Carwan Gallery Launch: Samare

In the Ventura Lambrate district at this year’s Milan Furniture Fair, half a dozen talented young designers and design brands from around the world are coming together to launch new work under the banner of the soon-to-open Carwan gallery in Beirut, with Sight Unseen as media sponsor. We’re showcasing each of the participants on the site by documenting how their new products were made, plus what their studios looked like during the development process. Here, Nicolas Bellevance-Lecompte, one quarter of the Montreal and Milan–based design studio Samare and the co-founder of the Carwan gallery itself, tells us about the group’s new and strikingly geometric felted-wool rugs, made in collaboration with the Belgian textile designers Antonin Bachet and Linda Topic. The project is the latest addition to Samare’s ongoing Pays d’en Haut Legacy series, which investigates and then reinterprets the vernacular forms and decorative motifs of Canada’s upper country, home to its logging and fur trades. Since their studio launch in 2008, they’ve worked with local snowshoe craftsman, weavers, and furriers in an attempt to show the world — and their fellow Canadians — how these longtime traditions and crafts can still prove relevant to contemporary culture. After the Milan fair, the rugs will travel to New York, where they’ll be presented by the design store Matter during ICFF.

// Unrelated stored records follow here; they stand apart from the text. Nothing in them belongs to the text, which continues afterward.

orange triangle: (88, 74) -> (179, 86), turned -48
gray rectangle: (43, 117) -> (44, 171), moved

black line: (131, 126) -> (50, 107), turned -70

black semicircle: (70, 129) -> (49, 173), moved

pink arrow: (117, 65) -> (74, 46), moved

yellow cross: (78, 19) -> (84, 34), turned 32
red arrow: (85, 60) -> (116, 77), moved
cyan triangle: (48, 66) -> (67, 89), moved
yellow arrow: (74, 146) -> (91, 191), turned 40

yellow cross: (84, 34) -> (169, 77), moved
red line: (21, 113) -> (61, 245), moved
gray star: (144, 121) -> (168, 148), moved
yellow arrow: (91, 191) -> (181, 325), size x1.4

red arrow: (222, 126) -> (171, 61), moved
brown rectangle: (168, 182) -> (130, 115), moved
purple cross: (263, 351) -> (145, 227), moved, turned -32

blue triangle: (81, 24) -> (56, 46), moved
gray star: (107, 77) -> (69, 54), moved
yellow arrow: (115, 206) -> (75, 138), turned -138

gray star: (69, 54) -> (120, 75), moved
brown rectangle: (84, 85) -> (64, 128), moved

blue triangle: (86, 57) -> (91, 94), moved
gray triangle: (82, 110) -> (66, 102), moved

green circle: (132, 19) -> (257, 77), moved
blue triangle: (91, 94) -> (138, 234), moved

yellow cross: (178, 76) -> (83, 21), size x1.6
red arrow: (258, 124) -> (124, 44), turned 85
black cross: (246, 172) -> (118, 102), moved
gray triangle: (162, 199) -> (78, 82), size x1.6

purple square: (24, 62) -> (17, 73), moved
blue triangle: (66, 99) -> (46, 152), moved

Please tell us what you’re launching in Milan this week, and how it was made.
“Our new rugs are a collaboration with two designers from Brussels, Antonin Bachet and Linda Topic. Their speciality is felting and rugmaking. A year ago, we saw their work and liked what they were doing; their intention is also to work with craft and redesign traditional patterns. So we worked together with them for a Belgian-Canadian production of handmade carpets, and it was a very long process. Antonin himself had to cut by hand all the patterns you now see in the rugs.”
“To make them, you take a pile of white wool almost a meter high, which looks like a cloud, and after rolling it with a machine for hours, it sticks together — it’s like natural welding. Then you stitch on top of it and add a second layer, which is the pattern you’ve cut out. Finally you add another layer of white to fix the design, but much thinner, which is why the colors appear kind of faded. So there are three steps, three passes through the machine, but every step takes a day. The rug has to dry before you do another pass — it’s washed with soap and warm water in between, to achieve the felting. You have to make everything much bigger initially, because of course the wool shrinks each time you wash it. You start with a wet rug 16 feet long, and it ends up 6 feet long! You never know how the shapes will come out in the end, which is why it’s so difficult to achieve a regular pattern. Linda and Antonin told me that this project represents their highest quality of realization so far.”

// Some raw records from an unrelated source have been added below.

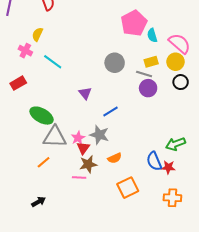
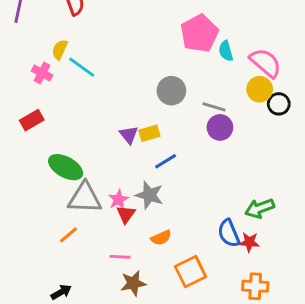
cyan line: (53, 62) -> (82, 67), moved
yellow rectangle: (151, 62) -> (149, 133), moved
black circle: (181, 82) -> (279, 104), moved
orange semicircle: (115, 158) -> (161, 238), moved
brown star: (88, 164) -> (133, 283), moved

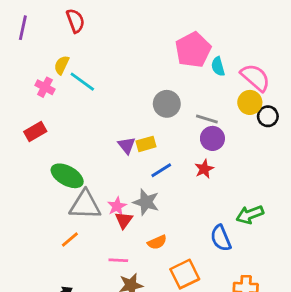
red star: (249, 242) -> (204, 169), moved, turned -30

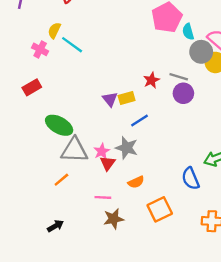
gray circle: (167, 104) -> (201, 52), moved
red star: (204, 169) -> (151, 80), moved

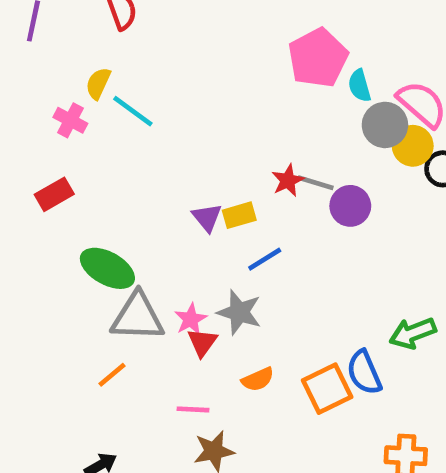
gray line: (179, 77) -> (316, 183), moved
orange square: (160, 209) -> (327, 389), moved

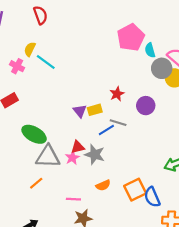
gray line: (316, 183) -> (118, 123), moved
red triangle: (202, 342) -> (78, 147), moved, turned 40
blue semicircle: (364, 372) -> (152, 197), moved

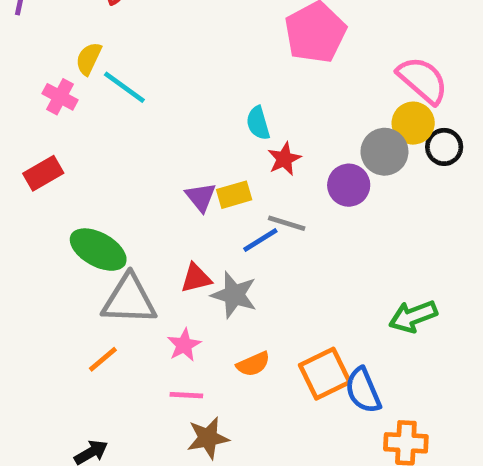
cyan semicircle: (150, 50) -> (258, 123), moved
gray circle: (162, 68) -> (384, 152), moved
pink star: (72, 158) -> (184, 345), moved

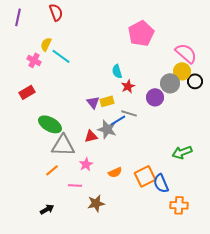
gray star: (234, 295) -> (107, 129), moved
pink line: (186, 395) -> (75, 185), moved

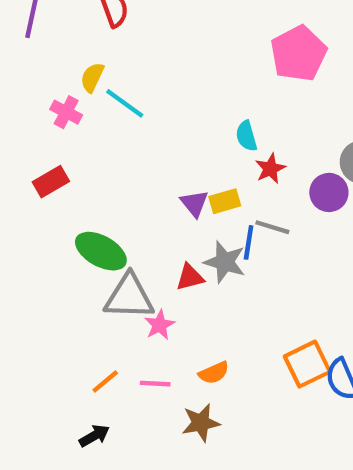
blue line: (118, 120) -> (249, 242), turned -49
pink star: (86, 164) -> (160, 325), moved
orange line: (52, 170) -> (105, 381), moved
orange semicircle: (115, 172) -> (214, 373), moved

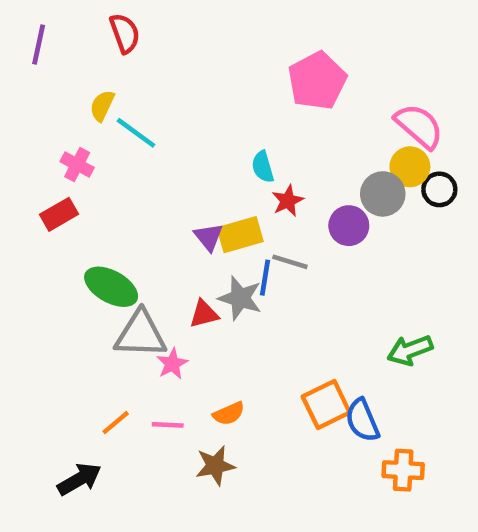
pink cross: (66, 112) -> (77, 165), moved
yellow rectangle: (225, 201) -> (240, 235), size x1.4
black arrow: (94, 436) -> (79, 479), moved, size x1.4

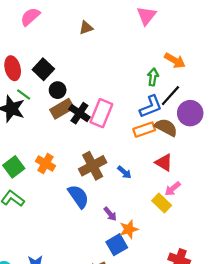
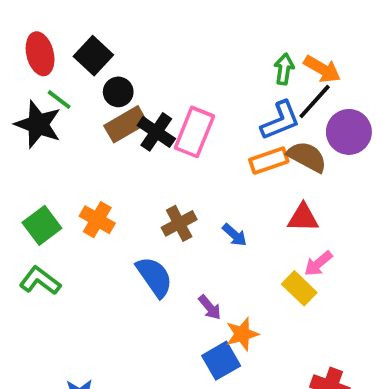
orange arrow: (175, 61) -> (322, 69), moved
red triangle: (164, 162) -> (303, 218), turned -30
brown cross: (93, 166) -> (179, 223), size x0.7

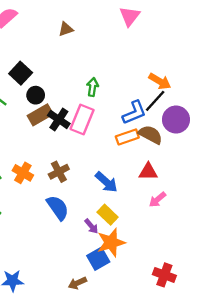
green arrow: (284, 69) -> (92, 87), moved
brown cross: (179, 223) -> (59, 172), moved
blue arrow: (234, 235) -> (106, 182), size x1.5
yellow rectangle: (299, 288) -> (108, 215), moved
orange star: (242, 334) -> (111, 242), size x1.4

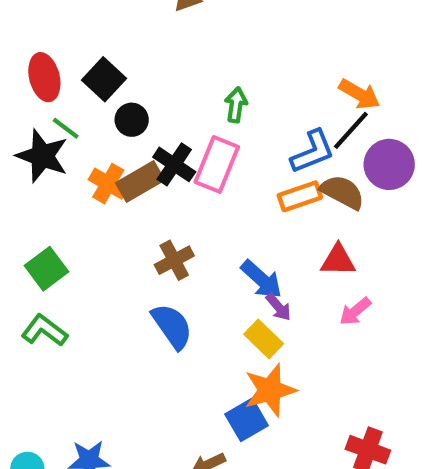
brown rectangle: (40, 115) -> (140, 181), moved
orange cross: (23, 173) -> (108, 184), moved
purple arrow: (91, 226) -> (279, 307), moved

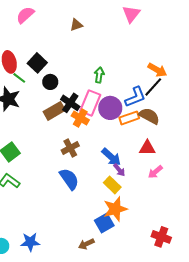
green line: (66, 128) -> (19, 78), moved
purple circle: (389, 164) -> (110, 108), moved
orange cross: (108, 184) -> (80, 118), moved

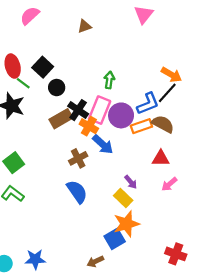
blue arrow: (111, 157) -> (103, 144), moved

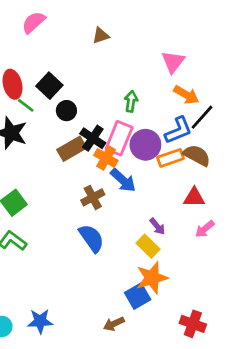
pink triangle: (144, 15) -> (173, 62), moved
orange arrow: (171, 75) -> (186, 95), moved
red cross: (176, 254) -> (193, 324), moved

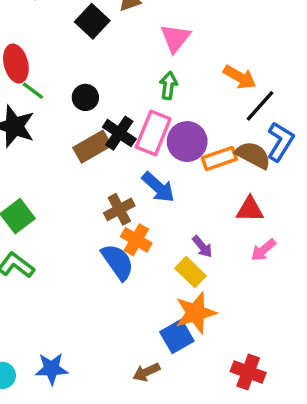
pink triangle: (173, 62) -> (175, 38), moved
black square: (49, 86) -> (92, 21), moved
blue L-shape: (178, 130) -> (280, 142), moved, turned -36
orange cross: (106, 158) -> (136, 240), moved

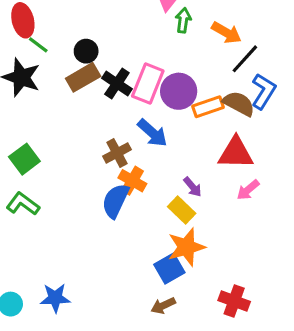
green arrow: (168, 86) -> (183, 20), moved
brown rectangle: (92, 147) -> (83, 77), moved
red triangle: (250, 209) -> (236, 153), size x1.4
blue semicircle: (118, 262) -> (115, 201), turned -120
brown arrow: (146, 372) -> (163, 306), moved

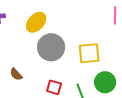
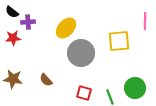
yellow square: (89, 53) -> (119, 41), moved

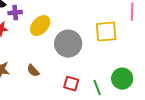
yellow ellipse: (66, 28) -> (40, 26), moved

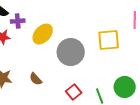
red square: (71, 84) -> (74, 92), turned 35

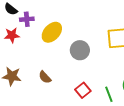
gray circle: (71, 52) -> (80, 50), size x0.7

“The motif itself comes from the ceinture fléchée, a woven belt worn in the 19th century in the French part of Canada [which Samare first referenced in these blankets from 2009]. It was after the war between England and France, and the French people wanted to be more colorful to express a different personality, so that’s why they developed these patterns for their belts. The fur trappers used the belts to tie their coats closed. There are eight different patterns in Quebec that depict this type of lightning. We made research about the various colors and shapes and reinterpreted them, to make them more contemporary and scaled properly for these large rugs.

“At first we made a traditional rectangular carpet, and we were looking at it like, there’s something boring about that, it’s the same thing you see everywhere. What can we do to make it unique? We wanted something that would also correspond with the pattern — some of the bolts are more flat and some are more pointed. The cuts give the rugs more dimension. Originally we also thought we wanted to make them using the kilim technique, which is more like the belt. But it needed something different.”

What was the best design you saw at last year’s Milan fair, and what are you looking forward to doing or seeing this year?
“Last year, we liked a lot the exhibition 13,798 grams of design, at Lambretto Art Project in Ventura Lambrate curated by Maria Cristina Didero and Susanna Legrenzi. For this year’s show, the list of exhibitors in the district is very interesting and well selected. The Nilufar and Luisa delle Piane galleries are also showcasing very nice objects this year.”